### Activity
Everything from the line containing "tion Increase" to the end of the listing is to be set down exactly, both ends included, and nothing before it.
═══ Recorded information ═══
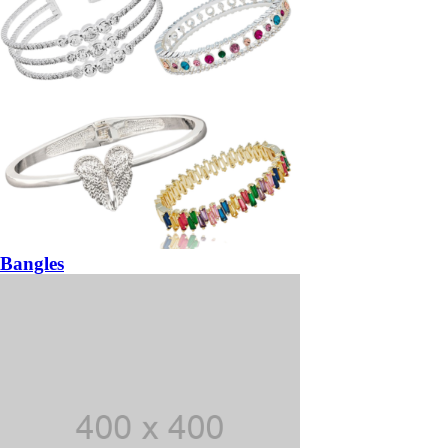
Bangles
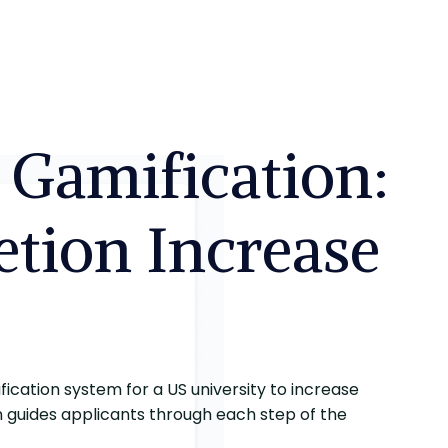
 Gamification:
tion Increase
ication system for a US university to increase
n guides applicants through each step of the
═══
### Response to this task
tion Increase
ication system for a US university to increase
n guides applicants through each step of the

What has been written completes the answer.